Items from a dataset:
-----
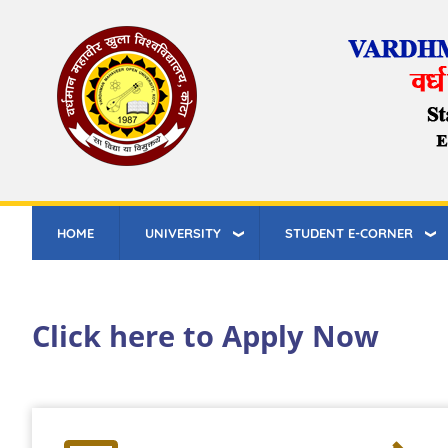
Skip
to
main
content
HOME
UNIVERSITY
STUDENT E-CORNER
Click here to Apply Now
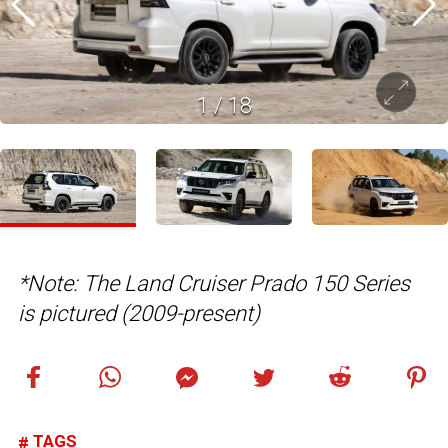
1
/
18
*Note: The Land Cruiser Prado 150 Series
is pictured (2009-present)
TAGS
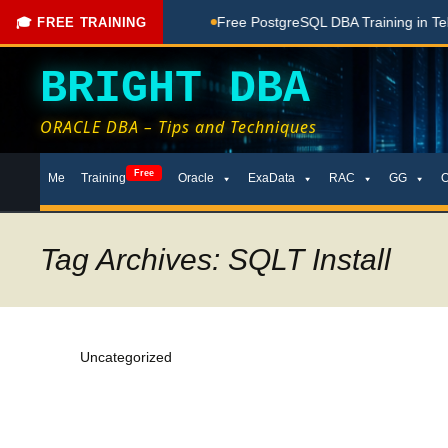
hing Done Here
Free PostgreSQL DBA Training in Telugu for 
🎓 FREE TRAINING
BRIGHT DBA
ORACLE DBA – Tips and Techniques
Skip
Free
Me
Training
Oracle
ExaData
RAC
GG
to
content
Tag Archives: SQLT Install
Uncategorized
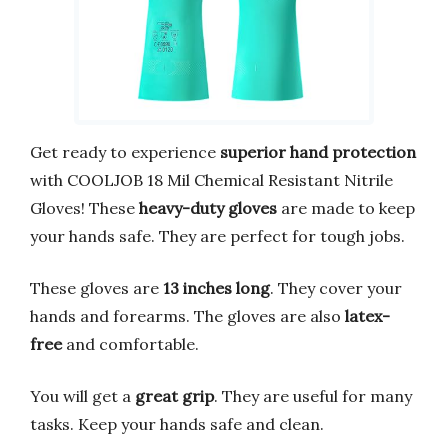
Get ready to experience
superior hand protection
with COOLJOB 18 Mil Chemical Resistant Nitrile
Gloves! These
heavy-duty gloves
are made to keep
your hands safe. They are perfect for tough jobs.
These gloves are
13 inches long
. They cover your
hands and forearms. The gloves are also
latex-
free
and comfortable.
You will get a
great grip
. They are useful for many
tasks. Keep your hands safe and clean.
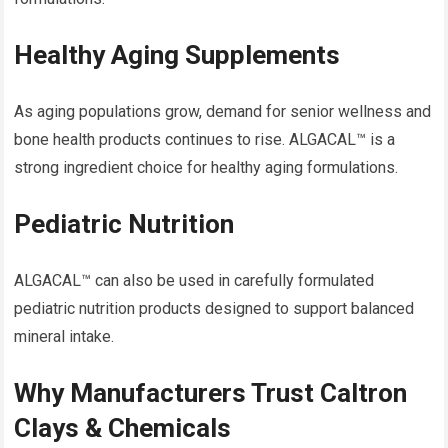
Healthy Aging Supplements
As aging populations grow, demand for senior wellness and
bone health products continues to rise. ALGACAL™ is a
strong ingredient choice for healthy aging formulations.
Pediatric Nutrition
ALGACAL™ can also be used in carefully formulated
pediatric nutrition products designed to support balanced
mineral intake.
Why Manufacturers Trust Caltron
Clays & Chemicals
-----
TASK OBJECTIVE: When the word "safe" shows up in a line of the entries, report that line.

ANSWER AREA:
your hands safe. They are perfect for tough jobs.
tasks. Keep your hands safe and clean.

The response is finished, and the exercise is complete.